§ Dataset records:
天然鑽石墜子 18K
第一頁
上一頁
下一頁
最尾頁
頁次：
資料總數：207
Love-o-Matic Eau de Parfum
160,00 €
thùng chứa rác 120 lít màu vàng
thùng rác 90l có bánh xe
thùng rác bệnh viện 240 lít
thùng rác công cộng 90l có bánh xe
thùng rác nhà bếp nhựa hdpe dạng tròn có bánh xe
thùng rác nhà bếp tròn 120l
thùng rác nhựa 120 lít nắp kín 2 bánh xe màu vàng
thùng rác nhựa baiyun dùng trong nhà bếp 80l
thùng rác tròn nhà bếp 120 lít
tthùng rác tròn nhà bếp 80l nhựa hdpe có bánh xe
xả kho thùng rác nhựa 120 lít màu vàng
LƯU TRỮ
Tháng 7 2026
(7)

---

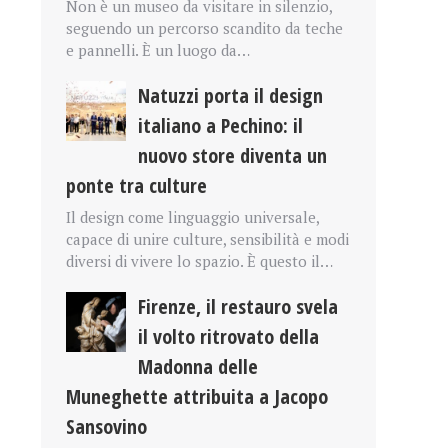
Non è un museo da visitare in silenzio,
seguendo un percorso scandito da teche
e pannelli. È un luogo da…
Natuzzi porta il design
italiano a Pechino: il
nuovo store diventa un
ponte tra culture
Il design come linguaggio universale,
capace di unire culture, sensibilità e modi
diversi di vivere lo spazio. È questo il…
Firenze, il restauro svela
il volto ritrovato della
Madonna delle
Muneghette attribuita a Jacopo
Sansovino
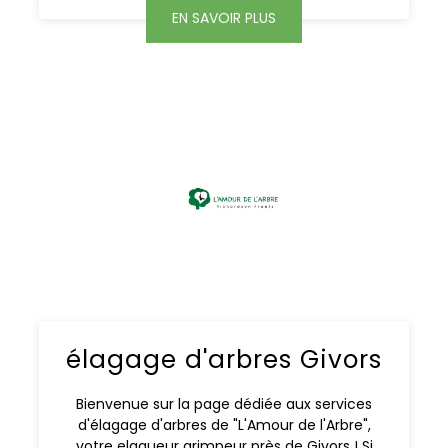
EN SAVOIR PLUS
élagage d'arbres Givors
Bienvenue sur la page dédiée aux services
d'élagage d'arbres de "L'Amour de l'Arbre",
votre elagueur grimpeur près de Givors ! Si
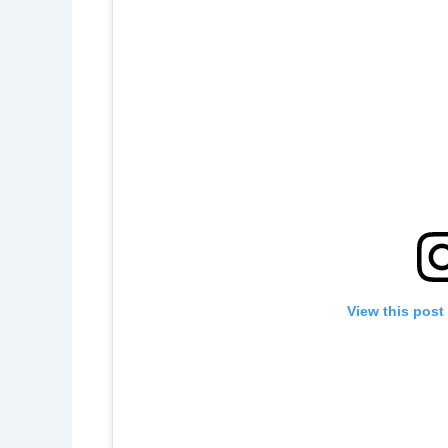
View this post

§ Task brief: The material above holds pictures; leave them out and set down exactly the lines from the line with "Il design come" to the line with "Bienvenue sur la page dédiée aux services", both included.

§ Answer for this exercise:
Il design come linguaggio universale,
capace di unire culture, sensibilità e modi
diversi di vivere lo spazio. È questo il…
Firenze, il restauro svela
il volto ritrovato della
Madonna delle
Muneghette attribuita a Jacopo
Sansovino
EN SAVOIR PLUS
élagage d'arbres Givors
Bienvenue sur la page dédiée aux services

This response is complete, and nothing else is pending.